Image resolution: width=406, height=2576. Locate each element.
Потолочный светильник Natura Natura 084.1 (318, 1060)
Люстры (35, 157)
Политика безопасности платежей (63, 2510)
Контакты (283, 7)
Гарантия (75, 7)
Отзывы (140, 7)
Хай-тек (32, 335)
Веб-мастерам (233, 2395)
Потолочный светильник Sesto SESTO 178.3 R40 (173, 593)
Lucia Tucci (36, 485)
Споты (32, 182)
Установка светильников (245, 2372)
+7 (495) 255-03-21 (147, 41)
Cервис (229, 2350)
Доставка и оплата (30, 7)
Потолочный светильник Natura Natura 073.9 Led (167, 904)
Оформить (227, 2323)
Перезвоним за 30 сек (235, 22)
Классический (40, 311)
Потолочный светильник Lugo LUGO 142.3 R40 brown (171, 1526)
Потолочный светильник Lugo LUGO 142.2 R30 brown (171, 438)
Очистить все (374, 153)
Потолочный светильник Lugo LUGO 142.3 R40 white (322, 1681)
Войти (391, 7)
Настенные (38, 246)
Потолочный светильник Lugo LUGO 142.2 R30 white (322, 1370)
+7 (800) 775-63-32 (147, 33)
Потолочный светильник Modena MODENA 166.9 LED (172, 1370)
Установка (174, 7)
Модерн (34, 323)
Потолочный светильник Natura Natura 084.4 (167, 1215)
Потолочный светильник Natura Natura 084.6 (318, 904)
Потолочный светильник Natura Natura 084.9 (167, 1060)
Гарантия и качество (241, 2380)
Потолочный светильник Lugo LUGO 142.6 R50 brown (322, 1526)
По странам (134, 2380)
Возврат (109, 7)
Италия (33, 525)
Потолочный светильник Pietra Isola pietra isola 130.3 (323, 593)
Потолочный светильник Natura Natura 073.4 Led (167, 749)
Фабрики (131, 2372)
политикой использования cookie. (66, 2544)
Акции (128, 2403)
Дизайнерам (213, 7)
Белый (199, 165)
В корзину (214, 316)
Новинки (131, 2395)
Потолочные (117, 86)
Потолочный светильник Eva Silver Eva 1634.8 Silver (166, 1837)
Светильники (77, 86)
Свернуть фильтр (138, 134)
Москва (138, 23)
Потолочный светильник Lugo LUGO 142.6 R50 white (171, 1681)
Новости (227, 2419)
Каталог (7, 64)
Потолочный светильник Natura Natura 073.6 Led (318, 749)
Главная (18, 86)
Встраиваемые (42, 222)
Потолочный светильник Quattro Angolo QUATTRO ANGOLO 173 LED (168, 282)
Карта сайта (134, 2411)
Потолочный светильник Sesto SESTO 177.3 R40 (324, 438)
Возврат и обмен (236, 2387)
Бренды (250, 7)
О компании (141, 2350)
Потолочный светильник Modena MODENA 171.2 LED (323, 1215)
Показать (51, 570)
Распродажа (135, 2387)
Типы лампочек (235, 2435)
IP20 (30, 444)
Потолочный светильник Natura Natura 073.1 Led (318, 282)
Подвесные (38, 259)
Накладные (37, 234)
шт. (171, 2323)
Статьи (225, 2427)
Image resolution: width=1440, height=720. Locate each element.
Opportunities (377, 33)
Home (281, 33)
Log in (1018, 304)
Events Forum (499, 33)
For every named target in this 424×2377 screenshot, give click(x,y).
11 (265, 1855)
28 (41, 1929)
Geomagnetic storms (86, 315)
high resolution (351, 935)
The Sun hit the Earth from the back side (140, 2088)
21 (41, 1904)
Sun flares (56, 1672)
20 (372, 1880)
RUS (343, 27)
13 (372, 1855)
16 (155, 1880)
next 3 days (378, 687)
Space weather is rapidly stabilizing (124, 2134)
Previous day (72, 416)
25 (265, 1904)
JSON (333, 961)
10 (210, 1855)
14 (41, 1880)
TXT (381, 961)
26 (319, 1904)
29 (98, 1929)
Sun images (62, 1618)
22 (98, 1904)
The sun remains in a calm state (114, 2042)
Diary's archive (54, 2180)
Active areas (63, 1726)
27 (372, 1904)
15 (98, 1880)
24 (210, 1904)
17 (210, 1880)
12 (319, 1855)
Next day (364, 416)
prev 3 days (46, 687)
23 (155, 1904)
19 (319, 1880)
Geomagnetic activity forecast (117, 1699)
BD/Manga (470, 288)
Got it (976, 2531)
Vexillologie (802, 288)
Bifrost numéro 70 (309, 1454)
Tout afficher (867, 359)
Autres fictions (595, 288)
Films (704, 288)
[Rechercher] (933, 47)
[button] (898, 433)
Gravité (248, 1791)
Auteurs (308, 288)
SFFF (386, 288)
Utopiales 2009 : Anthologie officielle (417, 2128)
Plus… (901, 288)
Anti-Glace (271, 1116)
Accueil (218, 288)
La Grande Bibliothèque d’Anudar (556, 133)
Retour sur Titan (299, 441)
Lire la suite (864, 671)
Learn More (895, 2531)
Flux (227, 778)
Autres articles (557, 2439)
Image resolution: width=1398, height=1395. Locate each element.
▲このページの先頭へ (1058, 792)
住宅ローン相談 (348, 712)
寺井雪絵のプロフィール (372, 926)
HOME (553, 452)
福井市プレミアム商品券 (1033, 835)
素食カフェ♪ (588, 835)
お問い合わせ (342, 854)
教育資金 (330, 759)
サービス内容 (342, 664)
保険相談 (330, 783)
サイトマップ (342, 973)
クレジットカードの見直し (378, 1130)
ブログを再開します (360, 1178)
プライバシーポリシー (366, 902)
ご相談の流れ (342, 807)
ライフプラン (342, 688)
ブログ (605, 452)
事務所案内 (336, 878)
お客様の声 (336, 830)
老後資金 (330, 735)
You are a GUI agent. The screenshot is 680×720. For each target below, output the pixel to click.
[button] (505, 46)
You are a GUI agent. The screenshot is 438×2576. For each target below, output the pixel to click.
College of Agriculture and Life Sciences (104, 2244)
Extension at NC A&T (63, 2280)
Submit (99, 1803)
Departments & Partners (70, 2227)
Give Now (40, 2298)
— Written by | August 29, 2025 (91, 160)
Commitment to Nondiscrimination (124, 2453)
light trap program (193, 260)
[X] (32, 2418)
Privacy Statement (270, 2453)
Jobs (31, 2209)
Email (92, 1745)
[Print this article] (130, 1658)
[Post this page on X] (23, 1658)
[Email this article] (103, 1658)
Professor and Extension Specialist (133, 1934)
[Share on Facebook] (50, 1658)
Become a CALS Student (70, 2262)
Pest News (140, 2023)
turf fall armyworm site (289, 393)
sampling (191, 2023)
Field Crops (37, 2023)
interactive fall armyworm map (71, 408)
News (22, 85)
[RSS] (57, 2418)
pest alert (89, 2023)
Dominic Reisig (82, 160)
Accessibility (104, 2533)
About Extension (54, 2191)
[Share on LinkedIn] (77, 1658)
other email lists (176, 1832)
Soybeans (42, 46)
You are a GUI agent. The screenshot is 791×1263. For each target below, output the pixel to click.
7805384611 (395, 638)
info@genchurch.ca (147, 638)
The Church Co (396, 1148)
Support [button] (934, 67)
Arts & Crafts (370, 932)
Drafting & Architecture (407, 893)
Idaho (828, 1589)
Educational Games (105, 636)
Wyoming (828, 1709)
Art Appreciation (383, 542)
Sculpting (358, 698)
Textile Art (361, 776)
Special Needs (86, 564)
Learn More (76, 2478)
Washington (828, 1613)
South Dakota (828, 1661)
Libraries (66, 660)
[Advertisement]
§ §
◆ WHAT TO WORK ON
Only lines holding the word "brown" belong in the answer; copy each one from the material.

◆ RESULT OF THE TASK
Потолочный светильник Lugo LUGO 142.3 R40 brown (171, 1526)
Потолочный светильник Lugo LUGO 142.2 R30 brown (171, 438)
Потолочный светильник Lugo LUGO 142.6 R50 brown (322, 1526)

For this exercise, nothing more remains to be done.